Problem requirements >>
Look over the entries that follow and work out how many lines contain "Chromebook". State the number only.
--------
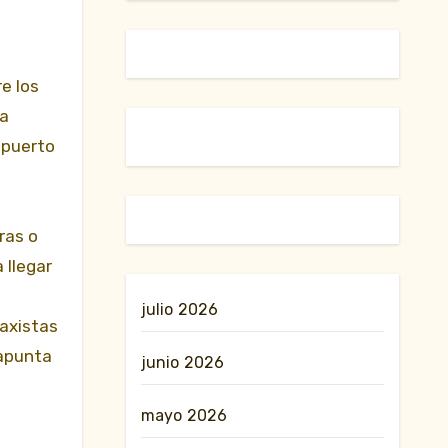
e los
ta
 puerto
ras o
 llegar
julio 2026
taxistas
 apunta
junio 2026
mayo 2026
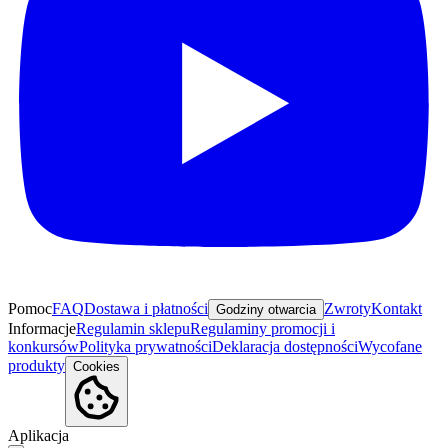
Pomoc
FAQ
Dostawa i płatności
Zwroty
Kontakt
Godziny otwarcia
Informacje
Regulamin sklepu
Regulaminy promocji i
konkursów
Polityka prywatności
Deklaracja dostępności
Wycofane
produkty
Cookies
Aplikacja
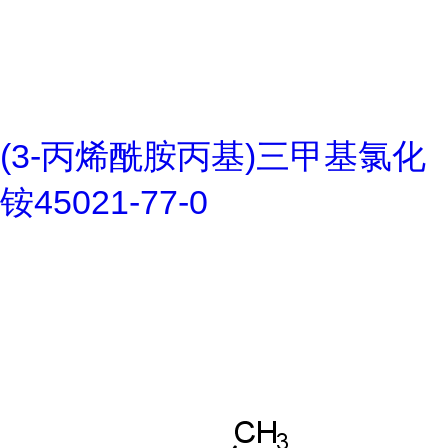
(3-丙烯酰胺丙基)三甲基氯化
铵45021-77-0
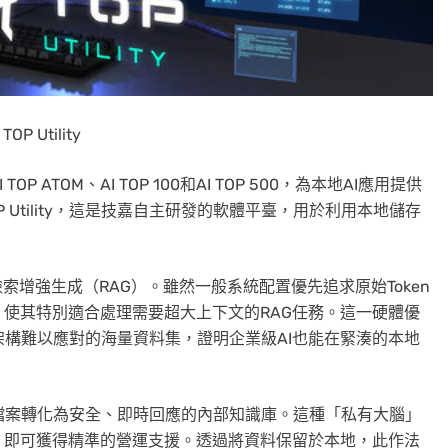
P Utility
P ATOM、AI TOP 100和AI TOP 500，為本地AI應用提供
 Utility，這是技嘉自主研發的軟體平臺，用於利用本地儲存
的檢索增強生成（RAG）。雖然一般系統配置優先追求原始Token
記憶體，使其特別適合處理需要超大上下文的RAG任務。這一硬體優
多GPU架構難以應對的海量資料集，證明企業級AI也能在緊湊的本地
開的研發檔案轉化為安全、即時回應的內部知識庫。這種「私有大腦」
，即可獲得精準的營運支援。透過將資料保留於本地，此作法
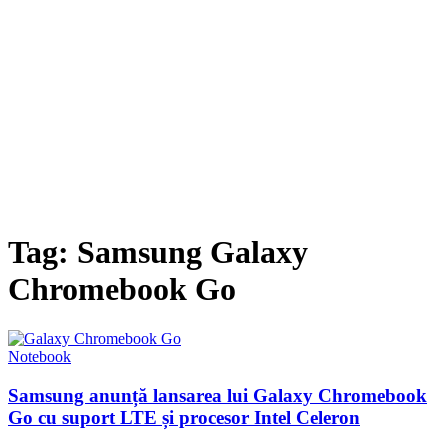
Tag: Samsung Galaxy
Chromebook Go
Notebook
Samsung anunță lansarea lui Galaxy Chromebook
Go cu suport LTE și procesor Intel Celeron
--------
Expected answer >>
2